***** Data supplied *****

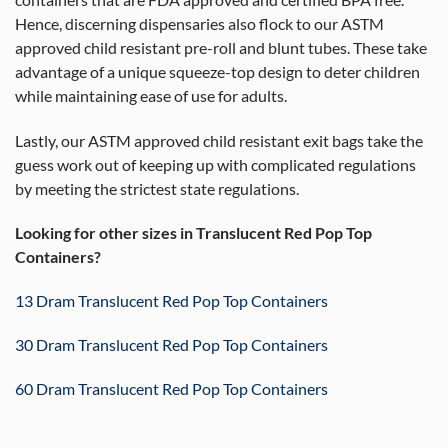
containers that are FDA approved and certified BPA free.
Hence, discerning dispensaries also flock to our ASTM
approved child resistant pre-roll and blunt tubes. These take
advantage of a unique squeeze-top design to deter children
while maintaining ease of use for adults.
Lastly, our ASTM approved child resistant exit bags take the
guess work out of keeping up with complicated regulations
by meeting the strictest state regulations.
Looking for other sizes in Translucent Red Pop Top
Containers?
13 Dram Translucent Red Pop Top Containers
30 Dram Translucent Red Pop Top Containers
60 Dram Translucent Red Pop Top Containers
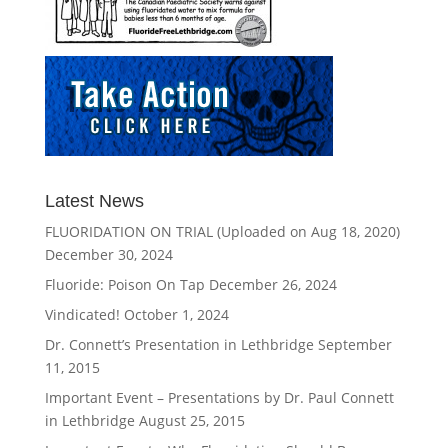
Latest News
FLUORIDATION ON TRIAL (Uploaded on Aug 18, 2020)
December 30, 2024
Fluoride: Poison On Tap
December 26, 2024
Vindicated!
October 1, 2024
Dr. Connett’s Presentation in Lethbridge
September
11, 2015
Important Event – Presentations by Dr. Paul Connett
in Lethbridge
August 25, 2015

*****

**Instructions for the task**
Say how many lines above contain "Connett", and give no words besides the number.

**Answer below**
2